If you use this package in your research, please cite:

**Software:**
```bibtex
@software{pmct2024,
  author = {Roudane, Merwan},
  title = {PMCT: Python Module for Cointegration Tests with Two Endogenous Structural Breaks},
  year = {2024},
  url = {https://github.com/merwanroudane/pmct},
  version = {1.0.0}
}
```

**Methodology:**
```bibtex
@article{hatemi2008tests,
  title={Tests for cointegration with two unknown regime shifts with an application to financial market integration},
  author={Hatemi-J, Abdulnasser},
  journal={Empirical Economics},
  volume={35},
  number={3},
  pages={497--505},
  year={2008},
  publisher={Springer},
  doi={10.1007/s00181-007-0175-9}
}
```

## License

This project is licensed under the GNU General Public License v3.0 - see the [LICENSE](LICENSE) file for details.

## Acknowledgments

- **Prof. Abdulnasser Hatemi-J** for developing the original methodology
- **Dr. Alan Mustafa** for the initial Python/GAUSS implementation
- Original paper: Hatemi-J, A. (2008). Tests for cointegration with two unknown regime shifts with an application to financial market integration. *Empirical Economics*, 35(3), 497-505.

## References

1. Hatemi-J, A. (2008). Tests for cointegration with two unknown regime shifts with an application to financial market integration. *Empirical Economics*, 35(3), 497-505. [https://doi.org/10.1007/s00181-007-0175-9](https://doi.org/10.1007/s00181-007-0175-9)

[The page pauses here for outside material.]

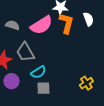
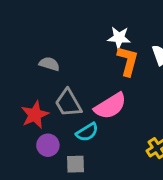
pink semicircle: (41, 25) -> (110, 106), moved
gray square: (43, 88) -> (76, 164), moved

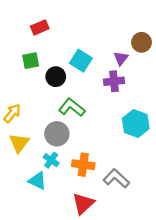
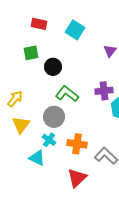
red rectangle: (40, 27) -> (39, 24), turned 35
cyan square: (81, 61) -> (75, 30), moved
purple cross: (114, 81) -> (104, 91), moved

2. Gregory, A. W., & Hansen, B. E. (1996). Residual-based tests for cointegration in models with regime shifts. *Journal of Econometrics*, 70(1), 99-126.

3. Phillips, P. C., & Ouliaris, S. (1990). Asymptotic properties of residual based tests for cointegration. *Econometrica*, 58(1), 165-193.

4. Dickey, D. A., & Fuller, W. A. (1979). Distribution of the estimators for autoregressive time series with a unit root. *Journal of the American Statistical Association*, 74(366a), 427-431.

## Contact

**Dr. Merwan Roudane**
- Email: merwanroudane920@gmail.com
- GitHub: [@merwanroudane](https://github.com/merwanroudane)

## Support

If you encounter any problems or have questions:
1. Check the [documentation](https://github.com/merwanroudane/pmct#readme)
2. Search [existing issues](https://github.com/merwanroudane/pmct/issues)
3. Create a [new issue](https://github.com/merwanroudane/pmct/issues/new) if needed

---

**Note:** This package implements rigorous econometric tests. Ensure you understand the underlying methodology and assumptions before interpreting results for research or policy decisions.